ARG BASH_ENV=/etc/bashrc
There are a few other options here, and one can find other suggestions on stack overflow. I am assuming that it is a good thing to go ahead and initialize conda for everyone. Other options to get this to work would have included not adding the ARG
above, but instead using SHELL ["/bin/bash", "--login", "-c"]
. When I look at the log of the above RUN
command, though, I have always seen this:
Step 12/15 : RUN ${CONDA} init --no-user --system --all
---> Running in <some hash>
no change /opt/conda/condabin/conda
no change /opt/conda/bin/conda
no change /opt/conda/bin/conda-env
no change /opt/conda/bin/activate
no change /opt/conda/bin/deactivate
no change /opt/conda/etc/profile.d/conda.sh
no change /opt/conda/etc/fish/conf.d/conda.fish
no change /opt/conda/shell/condabin/Conda.psm1
no change /opt/conda/shell/condabin/conda-hook.ps1
no change /opt/conda/lib/python3.10/site-packages/xontrib/conda.xsh
no change /opt/conda/etc/profile.d/conda.csh
modified /root/.bashrc
modified /root/.zshrc
modified /etc/profile.d/conda.sh
modified /root/.config/fish/config.fish
no change /root/.config/fish/config.fish
modified /root/.xonshrc
modified /etc/xonshrc
modified /root/.tcshrc
==> For changes to take effect, close and re-open your current shell. <==
To me, this is a confusing mix of things that were done to the root user's home directory and some (but not all) system locations.

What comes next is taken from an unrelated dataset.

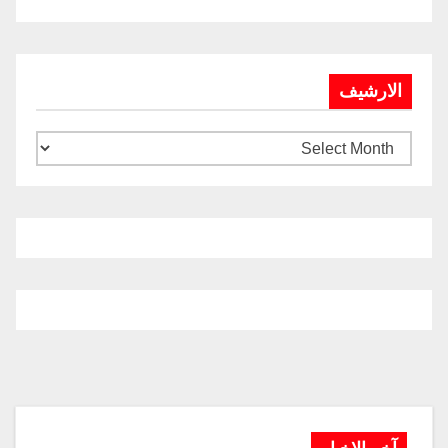
الارشيف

- Document how to build inside of the conda environment. I have opened a separate issue in #32 asking to update our documentation for how to build inside of a conda environment for a project that uses
cmake
, but we need to capture whatever is determined there, as well as any improvements that might be needed for projects using autotools, python, or whatever other build system we think we can support.